[Opening Data section]
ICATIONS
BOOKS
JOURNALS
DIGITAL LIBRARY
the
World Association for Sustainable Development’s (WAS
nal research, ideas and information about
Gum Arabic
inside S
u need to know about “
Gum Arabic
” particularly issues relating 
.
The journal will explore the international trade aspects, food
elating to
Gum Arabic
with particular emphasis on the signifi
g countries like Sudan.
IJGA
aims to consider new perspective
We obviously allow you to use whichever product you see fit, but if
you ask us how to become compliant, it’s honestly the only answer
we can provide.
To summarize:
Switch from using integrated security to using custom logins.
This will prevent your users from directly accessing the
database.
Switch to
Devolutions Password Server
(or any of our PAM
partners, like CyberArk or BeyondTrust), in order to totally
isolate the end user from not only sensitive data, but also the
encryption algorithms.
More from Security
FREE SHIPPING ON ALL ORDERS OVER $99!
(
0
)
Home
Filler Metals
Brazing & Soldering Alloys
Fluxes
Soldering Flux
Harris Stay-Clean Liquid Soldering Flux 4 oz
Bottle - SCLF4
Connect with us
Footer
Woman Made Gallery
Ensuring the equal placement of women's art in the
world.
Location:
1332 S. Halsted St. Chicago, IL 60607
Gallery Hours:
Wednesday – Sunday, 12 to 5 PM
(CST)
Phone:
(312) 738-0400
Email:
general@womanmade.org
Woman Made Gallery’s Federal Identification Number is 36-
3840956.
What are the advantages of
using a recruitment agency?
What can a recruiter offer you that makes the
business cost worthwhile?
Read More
[Closing Data section]
[Opening Data section]
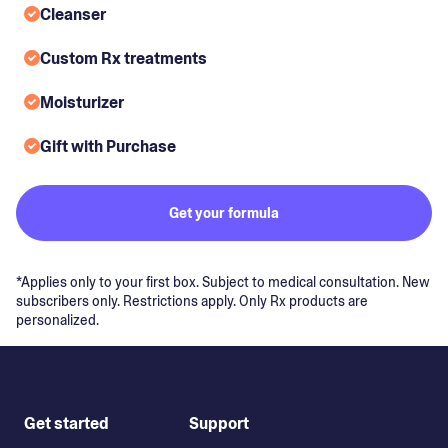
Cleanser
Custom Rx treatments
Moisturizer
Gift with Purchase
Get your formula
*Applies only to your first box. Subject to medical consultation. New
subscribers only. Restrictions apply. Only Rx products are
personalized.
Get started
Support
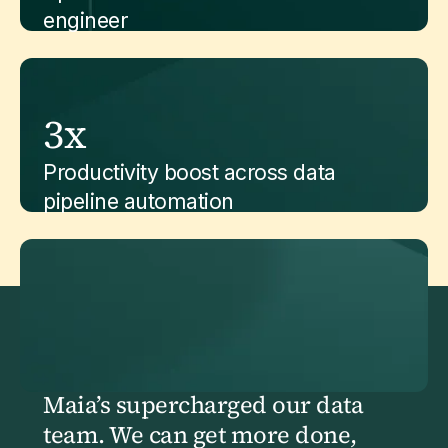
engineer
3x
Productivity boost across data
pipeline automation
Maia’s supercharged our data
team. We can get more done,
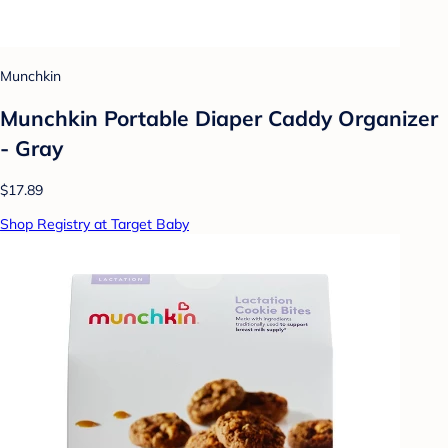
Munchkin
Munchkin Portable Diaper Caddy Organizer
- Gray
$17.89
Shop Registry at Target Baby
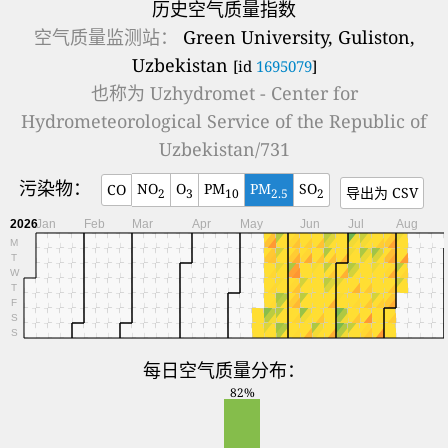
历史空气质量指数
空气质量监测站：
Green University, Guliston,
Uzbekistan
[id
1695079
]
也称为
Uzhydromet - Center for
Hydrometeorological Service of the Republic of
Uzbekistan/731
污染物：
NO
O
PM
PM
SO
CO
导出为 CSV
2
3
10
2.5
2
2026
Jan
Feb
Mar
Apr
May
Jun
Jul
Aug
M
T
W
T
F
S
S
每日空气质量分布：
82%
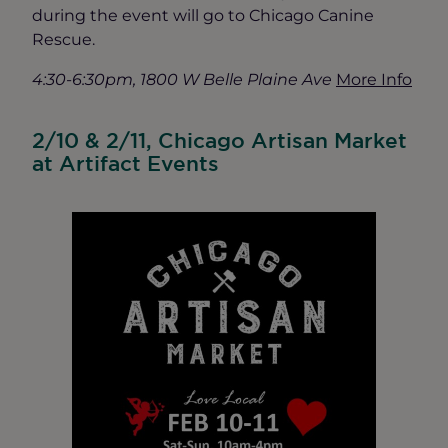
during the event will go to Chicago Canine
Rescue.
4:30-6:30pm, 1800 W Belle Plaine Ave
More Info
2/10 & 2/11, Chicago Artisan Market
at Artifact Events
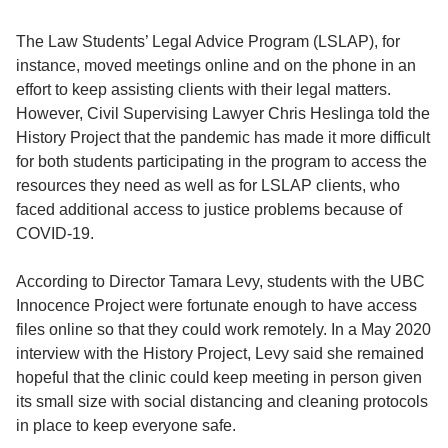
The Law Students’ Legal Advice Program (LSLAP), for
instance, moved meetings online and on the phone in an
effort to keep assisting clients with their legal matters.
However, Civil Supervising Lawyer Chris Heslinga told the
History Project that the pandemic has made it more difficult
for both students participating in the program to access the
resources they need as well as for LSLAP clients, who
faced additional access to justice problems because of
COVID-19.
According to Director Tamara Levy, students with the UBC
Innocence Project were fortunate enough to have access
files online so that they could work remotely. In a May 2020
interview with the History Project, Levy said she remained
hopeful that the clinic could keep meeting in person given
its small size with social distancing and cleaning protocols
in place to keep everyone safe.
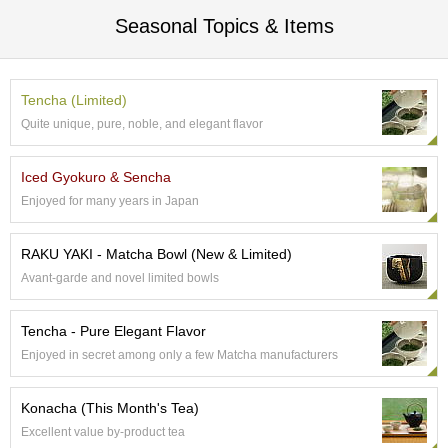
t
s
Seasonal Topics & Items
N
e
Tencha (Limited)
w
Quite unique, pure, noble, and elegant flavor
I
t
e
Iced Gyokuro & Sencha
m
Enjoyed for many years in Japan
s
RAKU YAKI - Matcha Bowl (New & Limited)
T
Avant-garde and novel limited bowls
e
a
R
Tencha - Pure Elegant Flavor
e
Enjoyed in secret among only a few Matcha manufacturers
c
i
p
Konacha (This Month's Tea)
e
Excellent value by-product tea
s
[Closing Data section]
» **Activity**
Go line by line through the records and copy those that contain the word "Chicago".

» **Answer box**
1332 S. Halsted St. Chicago, IL 60607
during the event will go to Chicago Canine
2/10 & 2/11, Chicago Artisan Market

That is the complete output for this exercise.